Minister of Mining of Chile
- In office 10 July 1972 – 28 July 1972
- President: Salvador Allende
- Preceded by: Jorge Arrate
- Succeeded by: Claudio Sepúlveda Donoso

Member of the Chamber of Deputies
- In office 15 May 1953 – 15 May 1961
- Constituency: 5th Departmental Group

Ambassador of Chile to Canada
- In office March 1971 – July 1973

Personal details
- Born: 1 December 1921 Antofagasta, Chile
- Died: 23 October 1992 (aged 70) Santiago, Chile
- Party: Agrarian Labor Party (1953–1958); Socialist Party of Chile (1961–1969); Independent Popular Action (1969–1973);
- Spouse: Astrid Manni (m. 1958)
- Children: Two
- Parent(s): Francisco David Deek Matilde Lebón Francisco
- Profession: Merchant, farmer, politician

= Alfonso David Lebón =

Chilean politician (1921–1992)

Alfonso David Lebón (1 December 1921 – 23 October 1992) was a Chilean merchant, farmer and politician.

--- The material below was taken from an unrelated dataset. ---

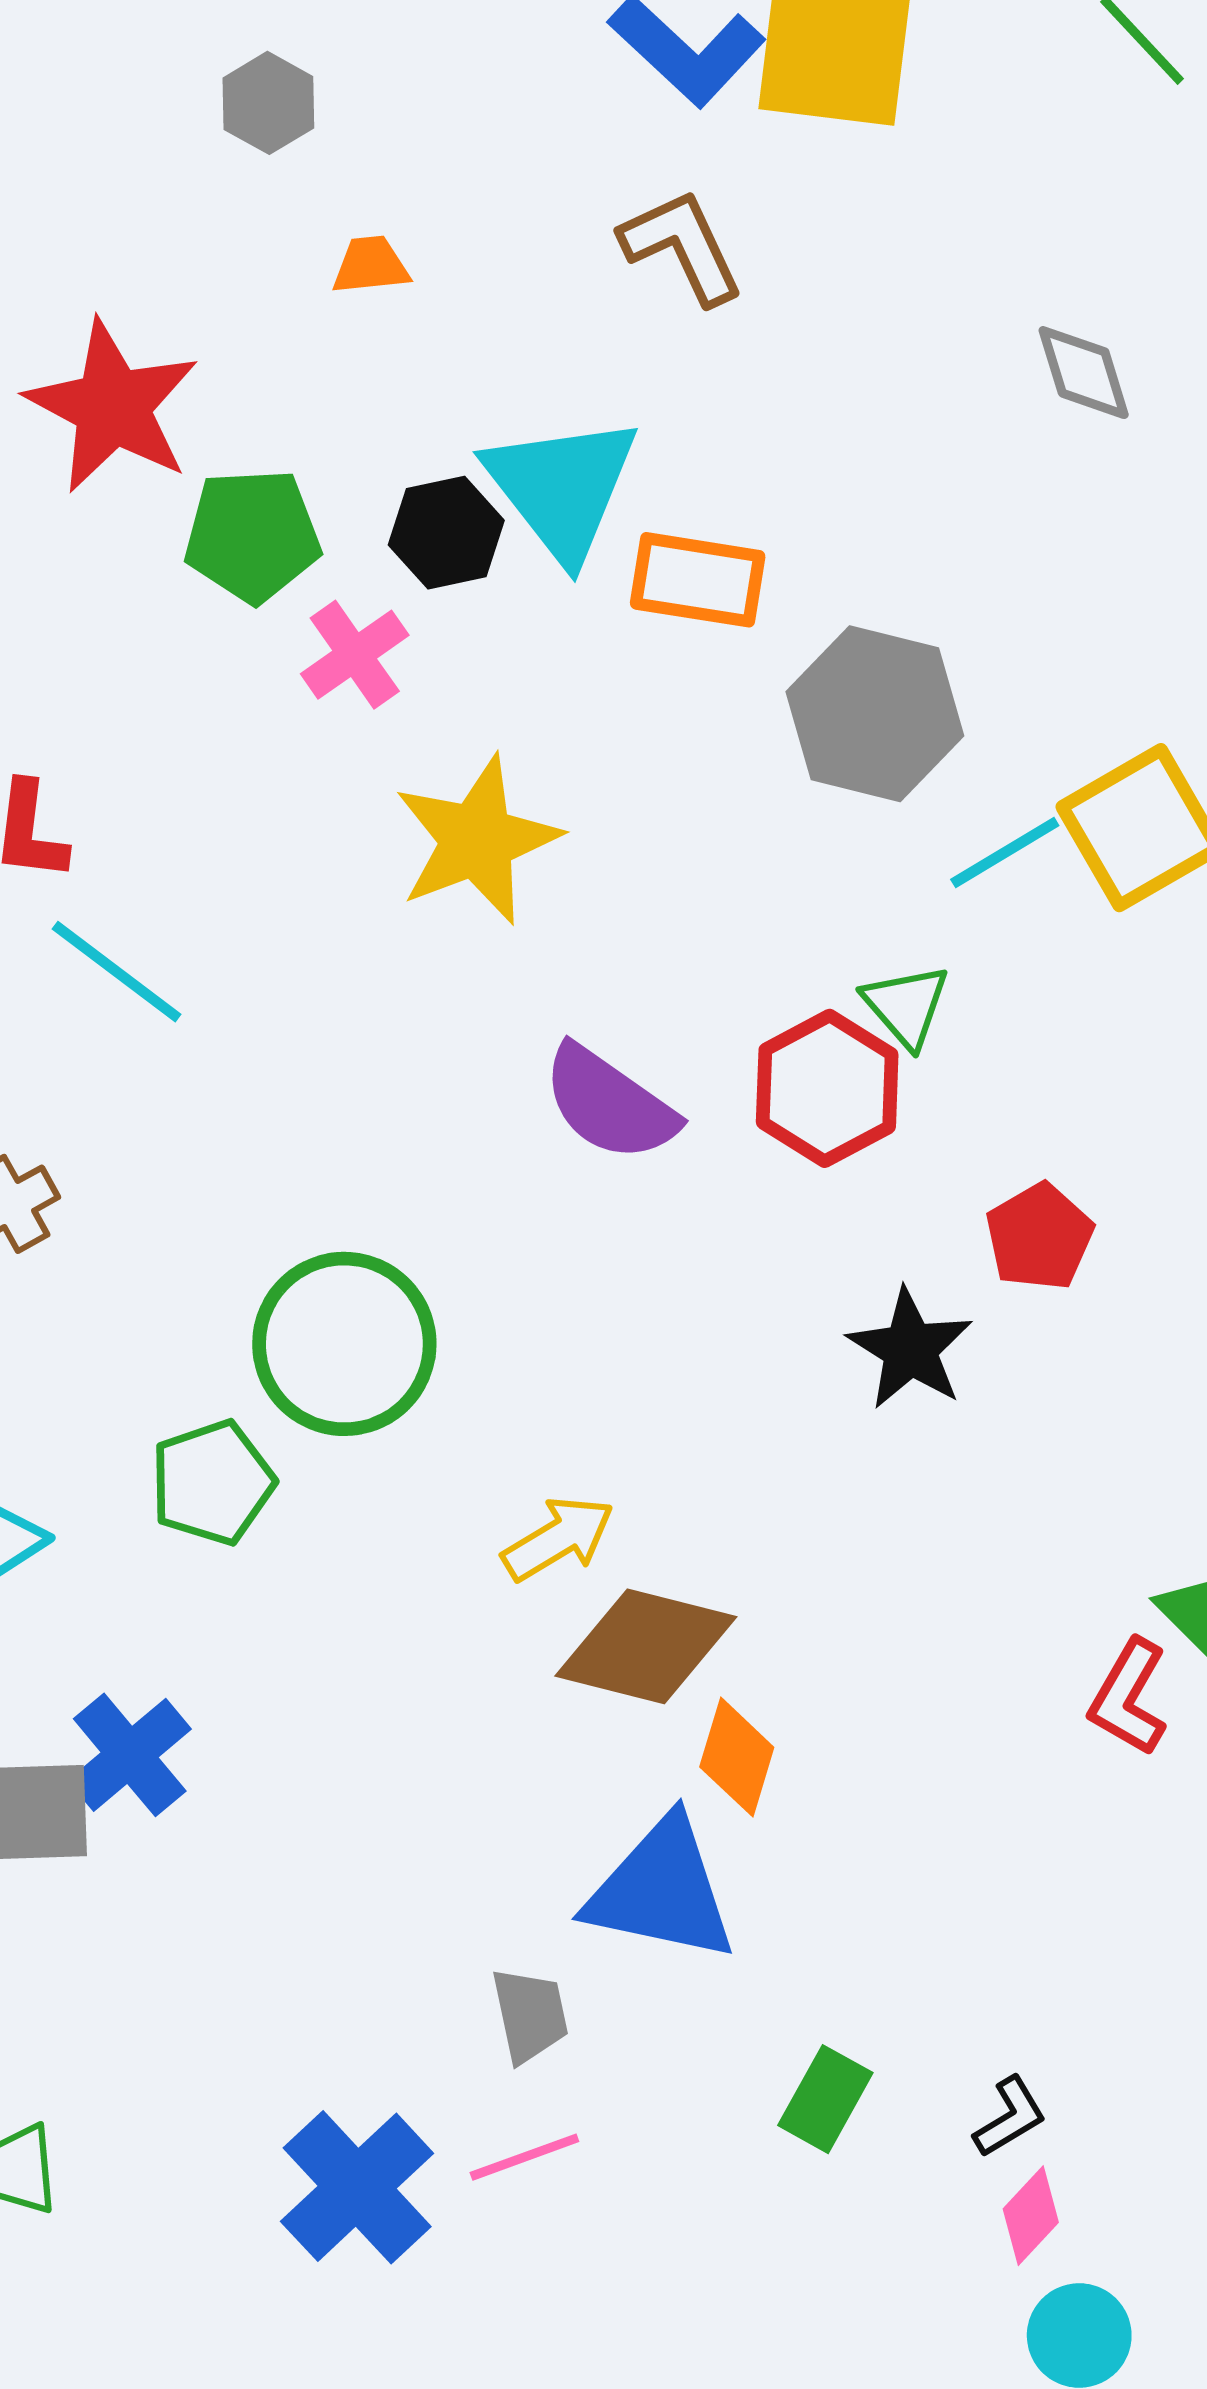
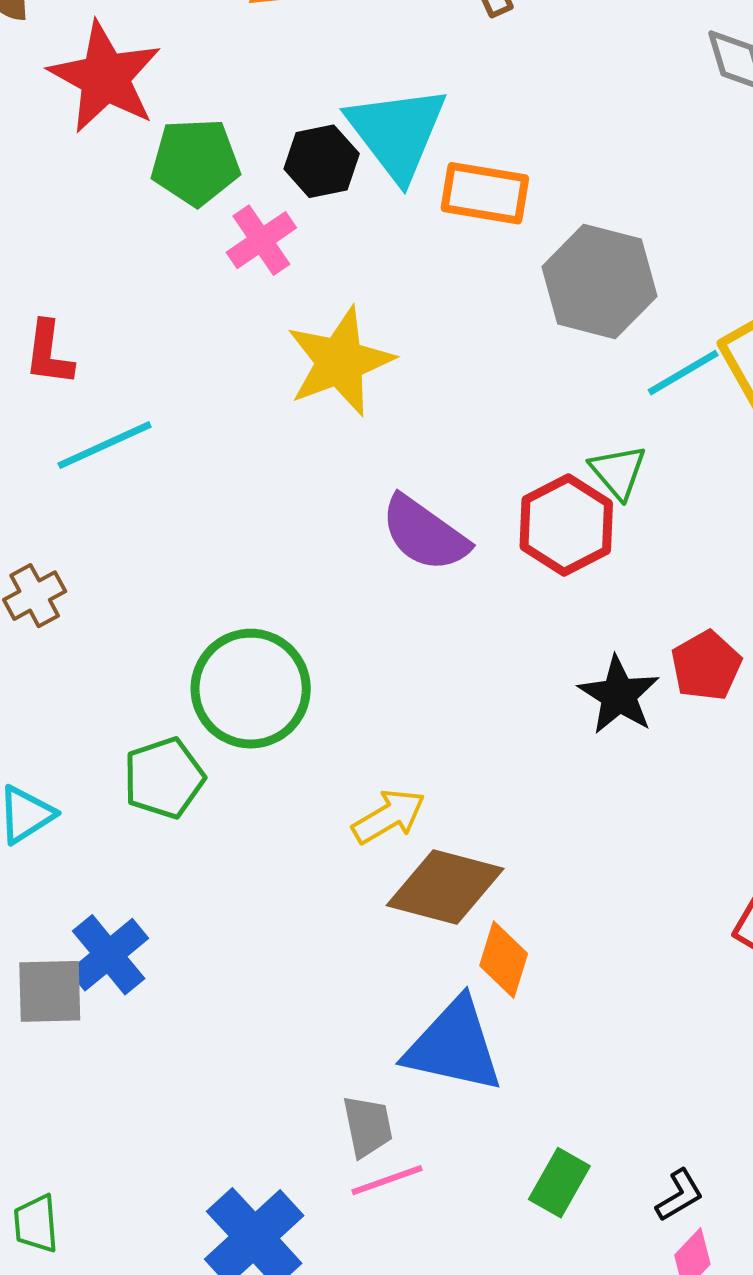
cyan line: (117, 972) -> (105, 445), turned -62
red pentagon: (1039, 1237) -> (706, 666), moved
pink line: (524, 2157) -> (387, 1180), moved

He served as a member of the Chamber of Deputies of Chile from 1953 to 1961, as Minister of Mining in July 1972 under President Salvador Allende, and as Chile’s ambassador to Canada from 1971 to 1973.

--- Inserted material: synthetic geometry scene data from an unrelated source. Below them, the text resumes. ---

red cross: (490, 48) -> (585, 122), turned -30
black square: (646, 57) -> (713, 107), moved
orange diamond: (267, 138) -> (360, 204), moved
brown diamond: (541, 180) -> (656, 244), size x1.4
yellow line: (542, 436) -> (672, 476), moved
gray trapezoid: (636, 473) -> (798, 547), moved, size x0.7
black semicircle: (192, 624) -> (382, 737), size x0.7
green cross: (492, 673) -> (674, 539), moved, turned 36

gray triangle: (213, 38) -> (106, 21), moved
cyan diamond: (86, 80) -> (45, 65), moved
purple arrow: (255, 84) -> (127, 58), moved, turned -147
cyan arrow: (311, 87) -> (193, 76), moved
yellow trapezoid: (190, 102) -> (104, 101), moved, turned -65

== Family and education ==
He was born in Antofagasta, the son of Francisco David Deek and Matilde Lebón Francisco. He studied at the Colegio de los Hermanos Maristas in Los Andes. He later worked as a merchant and farmer at the “Los Tamarindos” estate.

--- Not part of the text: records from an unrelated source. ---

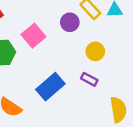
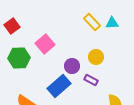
purple circle: (70, 22) -> (72, 66), moved

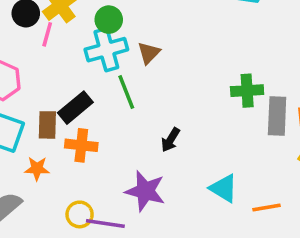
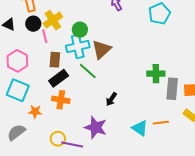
pink line: (47, 34) -> (45, 36), turned -32
brown triangle: (149, 53) -> (102, 50), size x1.5
green line: (126, 92) -> (88, 71), turned -30
brown rectangle: (47, 125) -> (55, 60), moved
orange line: (267, 208) -> (161, 123), moved

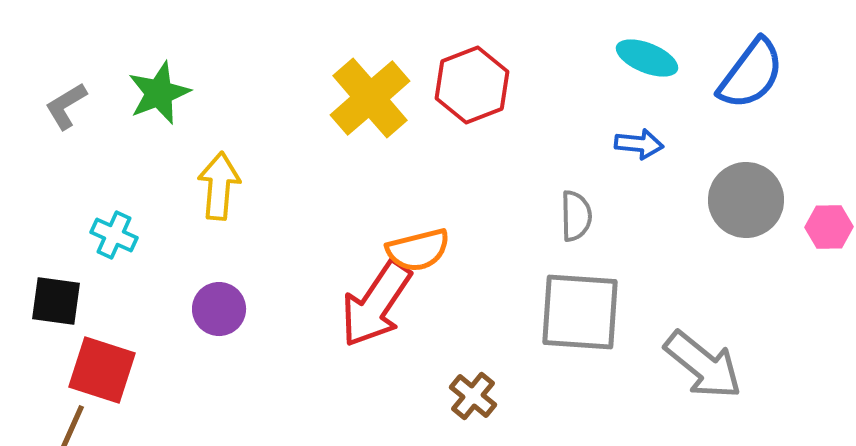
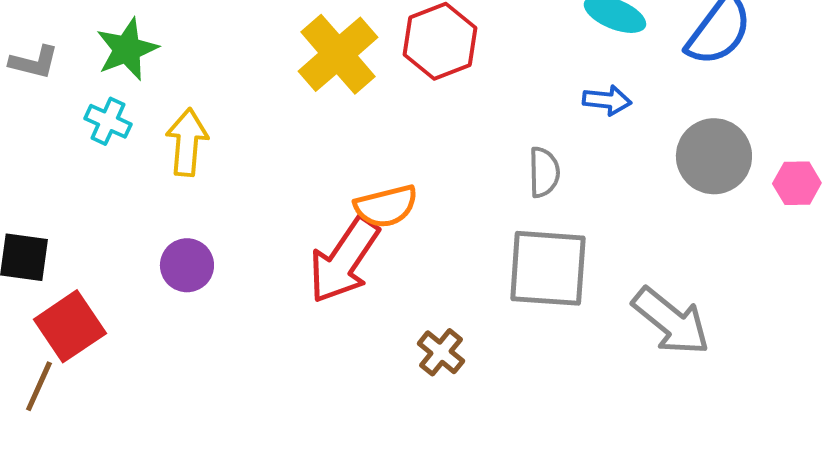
gray L-shape: (66, 106) -> (34, 62), turned -135
cyan cross: (114, 235) -> (108, 121), moved
red square: (102, 370) -> (70, 326), turned 38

On 5 July 1958, he married Astrid Olga Manni Bittner, with whom he had a son.

== Political career ==
Lebón began his political career in the Agrarian Labor Party and was elected deputy in the 1953 elections for the 5th Departmental Group (San Felipe, Petorca, and Los Andes), serving from 1953 to 1957, and re-elected for the 1957–1961 term. During his first term he served on the Public Education Committee, and in his second term he joined the Interior Government Committee. After leaving Parliament, he joined the Socialist Party of Chile.

In 1969, he became a member of the Independent Popular Action (API), eventually serving as party president. He supported Allende’s 1970 presidential campaign, after which he was appointed ambassador to Canada. In July 1972, he briefly held the post of Minister of Mining, serving from 10 to 28 July. He later served as vice-president of the Instituto de Seguros del Estado (ISE) between December 1972 and September 1973.

He was also involved in civic organizations such as the Fire Department of Chile, the Aero Club, and the Chilean Football Federation, where he served as vice-president of the Second Division.

Lebón died in Santiago on 23 October 1992.